- Your goal -
Your task is to return, word for word, only the lines from the line with "39.993.005/0001-06" through the close of the data. Exclude all pictures.

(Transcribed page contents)
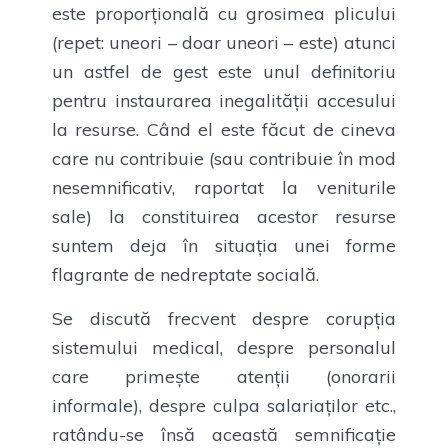
este proporțională cu grosimea plicului
(repet: uneori – doar uneori – este) atunci
un astfel de gest este unul definitoriu
pentru instaurarea inegalității accesului
la resurse. Când el este făcut de cineva
care nu contribuie (sau contribuie în mod
nesemnificativ, raportat la veniturile
sale) la constituirea acestor resurse
suntem deja în situația unei forme
flagrante de nedreptate socială.
Se discută frecvent despre corupția
sistemului medical, despre personalul
care primește atenții (onorarii
informale), despre culpa salariaților etc.,
ratându-se însă această semnificație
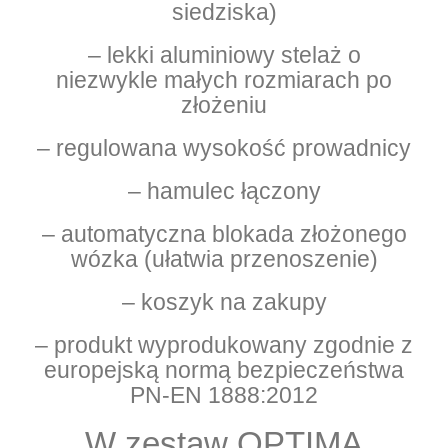
siedziska)
– lekki aluminiowy stelaż o
niezwykle małych rozmiarach po
złożeniu
– regulowana wysokość prowadnicy
– hamulec łączony
– automatyczna blokada złożonego
wózka (ułatwia przenoszenie)
– koszyk na zakupy
– produkt wyprodukowany zgodnie z
europejską normą bezpieczeństwa
PN-EN 1888:2012
W zestaw OPTIMA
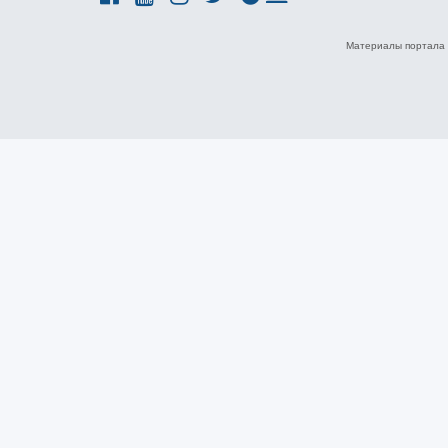
Материалы портала 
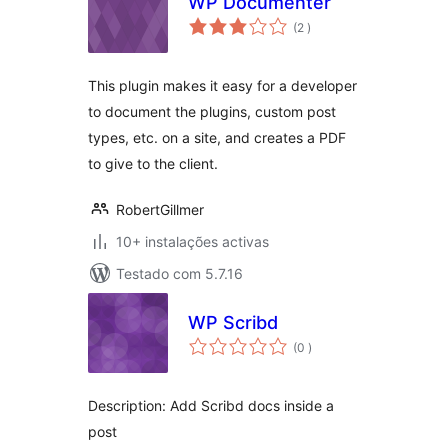
WP Documenter
classificações
(2
)
This plugin makes it easy for a developer
to document the plugins, custom post
types, etc. on a site, and creates a PDF
to give to the client.
RobertGillmer
10+ instalações activas
Testado com 5.7.16
WP Scribd
classificações
(0
)
Description: Add Scribd docs inside a
post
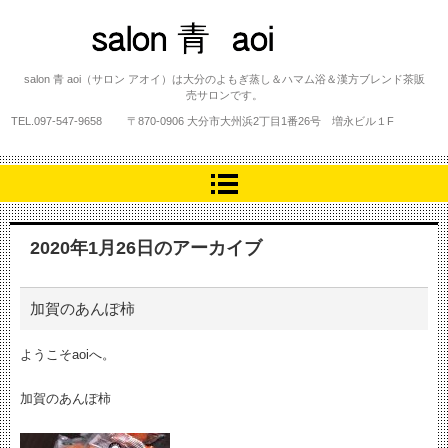
salon 青 aoi
salon 青 aoi（サロン アオイ）は大分のよもぎ蒸し＆ハマム浴＆漢方ブレンド茶販
売サロンです。
TEL.
097-547-9658
〒870-0906 大分市大州浜2丁目1番26号 増永ビル１F
2020年1月26日
のアーカイブ
加賀のあんぽ柿
ようこそaoiへ。
加賀のあんぽ柿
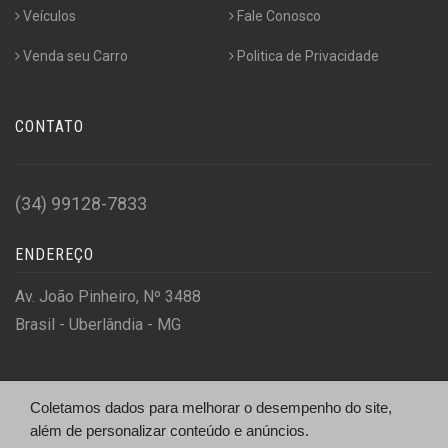
Veículos
Fale Conosco
Venda seu Carro
Politica de Privacidade
CONTATO
(34) 99128-7833
ENDEREÇO
Av. João Pinheiro, Nº 3488
Brasil - Uberlândia - MG
Coletamos dados para melhorar o desempenho do site,
Auto Motors Concessionaria De Veiculos Multi Marcas Ltda
além de personalizar conteúdo e anúncios.
CNPJ:
39.993.005/0001-06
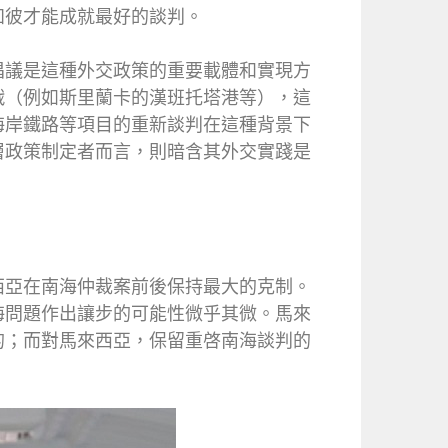
知彼才能成就最好的談判。
倡議是這種外交政策的重要載體和實現方
戰（例如斯里蘭卡的漢班托塔港等），這
海岸鐵路等項目的重新談判在這種背景下
層政策制定者而言，則暗含其外交實踐是
西亞在南海仲裁案前後保持最大的克制。
海問題作出讓步的可能性微乎其微。馬來
的；而對馬來西亞，保留重啓南海談判的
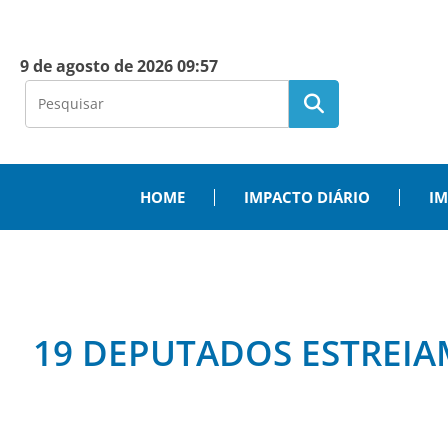
9 de agosto de 2026 09:57
HOME
IMPACTO DIÁRIO
IM
19 DEPUTADOS ESTREIA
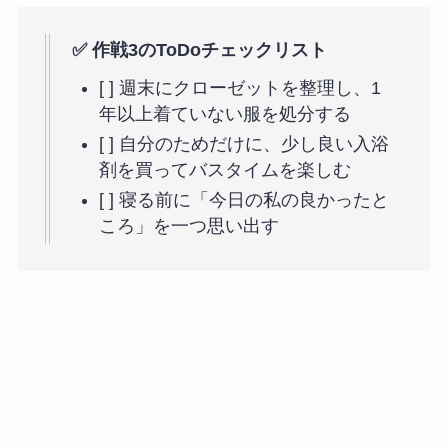
✅ 作戦3のToDoチェックリスト
[ ] 週末にクローゼットを整理し、1
年以上着ていない服を処分する
[ ] 自分のためだけに、少し良い入浴
剤を買ってバスタイムを楽しむ
[ ] 寝る前に「今日の私の良かったと
ころ」を一つ思い出す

- Exercise result -
39.993.005/0001-06
知彼才能成就最好的談判。
倡議是這種外交政策的重要載體和實現方
戰（例如斯里蘭卡的漢班托塔港等），這
海岸鐵路等項目的重新談判在這種背景下
層政策制定者而言，則暗含其外交實踐是
西亞在南海仲裁案前後保持最大的克制。
海問題作出讓步的可能性微乎其微。馬來
的；而對馬來西亞，保留重啓南海談判的
9 de agosto de 2026 09:57
HOME
IMPACTO DIÁRIO
IM
19 DEPUTADOS ESTREIA
✅ 作戦3のToDoチェックリスト
[ ] 週末にクローゼットを整理し、1
年以上着ていない服を処分する
[ ] 自分のためだけに、少し良い入浴
剤を買ってバスタイムを楽しむ
[ ] 寝る前に「今日の私の良かったと
ころ」を一つ思い出す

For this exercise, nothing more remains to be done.